St. Anthony Messenger
January 1985

John Paul II came as a pastor to visit his Catholic flock and to celebrate with them their shared faith. It was a fatherly, friendly and pastoral visit, not a polemical foray. A press poll found the pope's favorite themes unpopular and drew attention to the fact that, though people love and admire him, most disagree with his teachings on abortion, the morality of sexuality and marriage, women in the Church and clerical celibacy.

In spite of this considerable resistance to his message, his enormous personal popularity was confirmed by enthusiastic crowds which greeted him at every stop, some of them standing for hours in the rain and mud for the privilege of attending his Mass.

Youth Love Him

On the night of September 11, 1984, in a magnificent spectacle at Montreal's Olympic Stadium with a near-capacity crowd of 55,000, two thousand dancers and actors staged stunning tableaux dramatizing the battle between the forces of good and the forces of evil.

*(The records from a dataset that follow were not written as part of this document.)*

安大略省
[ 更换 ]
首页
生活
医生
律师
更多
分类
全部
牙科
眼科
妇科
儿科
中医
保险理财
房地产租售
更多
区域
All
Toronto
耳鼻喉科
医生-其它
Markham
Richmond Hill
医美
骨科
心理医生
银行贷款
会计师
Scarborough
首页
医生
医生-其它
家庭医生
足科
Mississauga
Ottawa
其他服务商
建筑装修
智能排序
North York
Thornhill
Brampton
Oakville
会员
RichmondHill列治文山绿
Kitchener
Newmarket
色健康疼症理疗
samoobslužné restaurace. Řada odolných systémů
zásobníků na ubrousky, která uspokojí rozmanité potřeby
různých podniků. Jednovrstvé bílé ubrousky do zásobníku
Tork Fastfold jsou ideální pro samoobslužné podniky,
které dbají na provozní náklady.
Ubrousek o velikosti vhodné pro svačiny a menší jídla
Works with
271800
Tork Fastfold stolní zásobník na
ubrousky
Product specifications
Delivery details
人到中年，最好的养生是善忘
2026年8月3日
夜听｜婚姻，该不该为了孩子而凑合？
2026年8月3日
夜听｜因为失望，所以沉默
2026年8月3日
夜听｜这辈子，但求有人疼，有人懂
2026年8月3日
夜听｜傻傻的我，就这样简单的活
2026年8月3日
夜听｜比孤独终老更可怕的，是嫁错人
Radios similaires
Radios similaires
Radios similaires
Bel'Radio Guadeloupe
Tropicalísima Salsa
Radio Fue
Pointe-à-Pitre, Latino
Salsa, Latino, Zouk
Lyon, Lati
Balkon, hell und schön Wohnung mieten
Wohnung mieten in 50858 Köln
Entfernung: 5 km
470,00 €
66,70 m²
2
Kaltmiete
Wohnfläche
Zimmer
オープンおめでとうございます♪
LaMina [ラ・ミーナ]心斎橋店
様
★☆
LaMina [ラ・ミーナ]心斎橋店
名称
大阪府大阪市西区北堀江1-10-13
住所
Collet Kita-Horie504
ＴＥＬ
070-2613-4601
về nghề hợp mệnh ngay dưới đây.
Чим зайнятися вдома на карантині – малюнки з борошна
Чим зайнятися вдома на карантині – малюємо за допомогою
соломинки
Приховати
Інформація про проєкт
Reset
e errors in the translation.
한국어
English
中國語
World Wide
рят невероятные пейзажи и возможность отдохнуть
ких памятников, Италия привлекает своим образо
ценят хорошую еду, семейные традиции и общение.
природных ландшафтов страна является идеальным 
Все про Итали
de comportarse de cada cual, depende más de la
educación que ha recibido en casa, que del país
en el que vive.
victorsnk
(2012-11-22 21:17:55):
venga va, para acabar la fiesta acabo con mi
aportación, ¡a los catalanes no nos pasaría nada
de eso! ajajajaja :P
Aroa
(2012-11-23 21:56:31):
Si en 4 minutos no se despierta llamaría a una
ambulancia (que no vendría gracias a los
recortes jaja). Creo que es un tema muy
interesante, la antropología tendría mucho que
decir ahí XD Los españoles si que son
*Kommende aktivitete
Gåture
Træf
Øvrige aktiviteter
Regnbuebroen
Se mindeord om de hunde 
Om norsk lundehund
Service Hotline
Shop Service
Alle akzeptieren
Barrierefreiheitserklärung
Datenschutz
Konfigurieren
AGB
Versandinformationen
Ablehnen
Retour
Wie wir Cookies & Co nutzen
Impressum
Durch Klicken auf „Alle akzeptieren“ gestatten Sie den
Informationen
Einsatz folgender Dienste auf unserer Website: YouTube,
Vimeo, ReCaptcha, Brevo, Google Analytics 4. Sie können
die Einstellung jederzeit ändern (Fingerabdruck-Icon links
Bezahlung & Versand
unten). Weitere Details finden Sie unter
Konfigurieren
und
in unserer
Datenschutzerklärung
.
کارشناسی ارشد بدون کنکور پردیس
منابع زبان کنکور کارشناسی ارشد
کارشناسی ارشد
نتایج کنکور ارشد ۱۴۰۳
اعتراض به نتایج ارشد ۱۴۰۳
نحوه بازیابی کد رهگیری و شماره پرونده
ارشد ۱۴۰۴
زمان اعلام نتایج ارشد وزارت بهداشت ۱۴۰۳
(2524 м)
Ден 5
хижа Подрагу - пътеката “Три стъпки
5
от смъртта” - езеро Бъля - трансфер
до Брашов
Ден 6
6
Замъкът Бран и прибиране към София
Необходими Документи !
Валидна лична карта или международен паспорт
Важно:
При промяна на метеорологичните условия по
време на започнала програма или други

The Holy Father spoke in response to 7,000 letters sent to him in Rome by young people from Quebec. And he expressed their thoughts in terms of the struggle between light and darkness. His marvelous rapport with young people moved a teenage boy, watching him with binoculars, to say, "Watch him. Watch him. Isn't he beautiful?"

The pope said to the youth, "In regard to the dark side of your questions, I would like to say to you: Stand erect and hold your heads high, for your deliverance is at hand.

"In times of darkness, do not seek an escape. Have the courage to resist the dealers in deception who make capital of your hunger for happiness and who make you pay dearly for a moment of artificial paradise—a whiff of smoke, a bout of drinking or drugs."

He spoke of a problem many of those 7,000 letters had broached: the pain youth feel through the breakdown of family life. He urged them, "Do not doubt; you can build a home on the rock of fidelity, because you can count totally on the fidelity of God who is love."

And he warned them against premarital sex, saying, "React against false illusions and do not confuse a premature experience of pleasure with the giving of oneself in love, deliberately consented to, and forever."

The sight of 55,000 young people, most of them in their teens, listening to a sermon was itself some kind of miracle. And they punctuated their listening with cheers that rose like a roar from 55,000 throats. They waved in unison 55,000 white scarves. It was a magnificent encounter. The pope had bridged the gap. He held them in the palm of his hand.

With Native Peoples in the North

Not once, but on three separate occasions Pope John Paul II devoted talks to social justice for the Indian, Inuit (Eskimo) and Meti (half-breed) peoples. These talks were orchestrated to climax at Fort Simpson. Though he never made it to Fort Simpson, he delivered his speech in the office of the airport manager at Yellowknife, before a camera and a tape recorder.

At St. Anne de Beaupre in Quebec he shocked the native people with his frank admission of blunders on the part of the Church in dealing with them in the past. He may have been alluding to the collusion of clergy with the government in coercing native peoples to sign unfair treaties.

At Midland in Ontario, he encouraged the integration of ancient native religious ceremonies into Christian worship, quoting Catechesi Tradendae, which indicated the Church's desire to assist all people "to bring forth from their own living tradition original expressions of Christian life, celebration and thought." He suited action to word and took part in one such ceremony, the sweetgrass ceremony of purification where smoke is seen as a ritual cleansing.

In Yellowknife he spoke out clearly for native self-determination. But he set this in the context of Christian love, calling for a healing of old wounds, forgiveness and responsibility. He called on native people to work together with others for the common good of Canada. He gave the aboriginals a strong moral hand to play when they next sit down to negotiate their future.

A Matter of Heart

In his farewell address he said, "We have celebrated together, we have prayed to the Lord, we have been in communion with him, we have listened to his word....I cannot speak now of all that I will keep in my heart; that goes beyond what can be expressed in a few words."

Said Archbishop James Carney of Vancouver, "Your journey has taken you longer than you know. It has taken you past geography right in to our hearts."